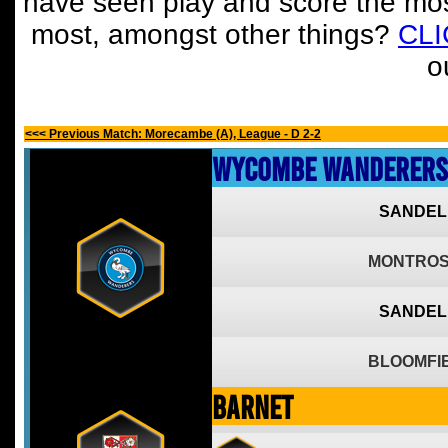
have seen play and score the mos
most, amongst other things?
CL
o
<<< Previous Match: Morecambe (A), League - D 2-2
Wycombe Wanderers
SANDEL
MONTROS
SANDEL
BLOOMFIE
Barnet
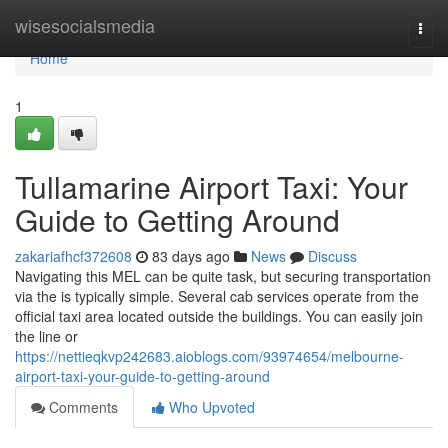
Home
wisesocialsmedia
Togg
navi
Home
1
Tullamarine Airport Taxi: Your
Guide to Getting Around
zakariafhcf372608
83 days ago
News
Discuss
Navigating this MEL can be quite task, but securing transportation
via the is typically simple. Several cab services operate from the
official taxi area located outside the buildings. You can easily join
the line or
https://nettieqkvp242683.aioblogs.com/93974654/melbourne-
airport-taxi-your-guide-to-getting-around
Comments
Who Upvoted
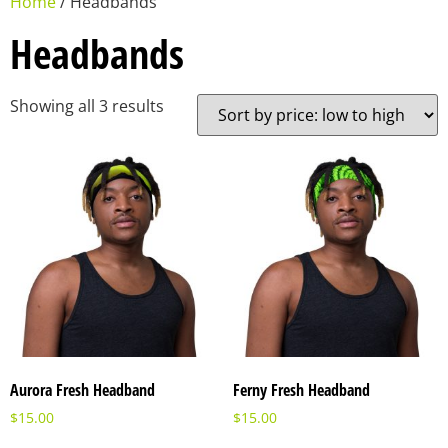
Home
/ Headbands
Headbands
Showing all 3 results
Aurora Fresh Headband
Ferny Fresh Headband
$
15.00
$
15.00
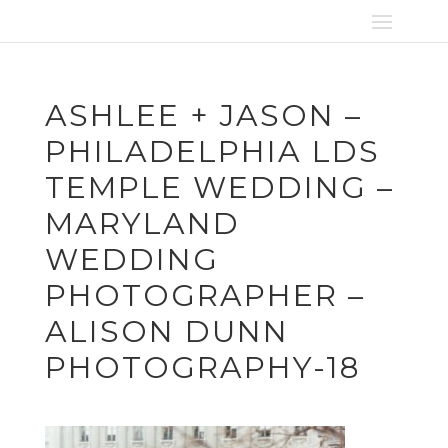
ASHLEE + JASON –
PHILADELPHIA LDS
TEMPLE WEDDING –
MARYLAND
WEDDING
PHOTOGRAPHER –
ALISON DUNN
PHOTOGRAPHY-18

■ ■ ■ ■ ■ ■ ■

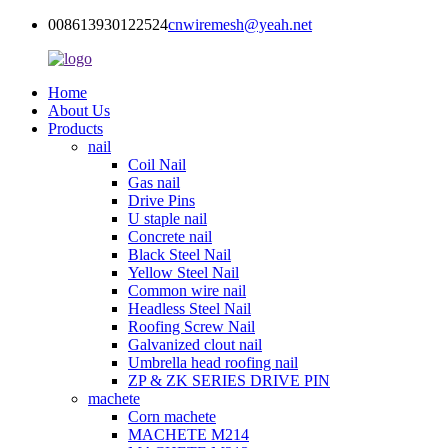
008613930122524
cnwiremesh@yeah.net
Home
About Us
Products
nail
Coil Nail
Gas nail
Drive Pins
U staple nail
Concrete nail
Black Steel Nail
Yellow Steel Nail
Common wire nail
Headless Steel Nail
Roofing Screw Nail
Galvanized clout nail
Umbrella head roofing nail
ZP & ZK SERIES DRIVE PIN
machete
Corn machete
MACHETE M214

■ ■ ■ ■ ■ ■ ■

TO DO> Repeat, word for word, the lines of the material above from the one holding "have seen play and score the mos" through the one holding "the line or". Leave out pictures.

RESULT FOR THIS TASK>
have seen play and score the mos
most, amongst other things?
CL
o
<<< Previous Match: Morecambe (A), League - D 2-2
Wycombe Wanderers
SANDEL
MONTROS
SANDEL
BLOOMFIE
Barnet
Home
wisesocialsmedia
Togg
navi
Home
1
Tullamarine Airport Taxi: Your
Guide to Getting Around
zakariafhcf372608
83 days ago
News
Discuss
Navigating this MEL can be quite task, but securing transportation
via the is typically simple. Several cab services operate from the
official taxi area located outside the buildings. You can easily join
the line or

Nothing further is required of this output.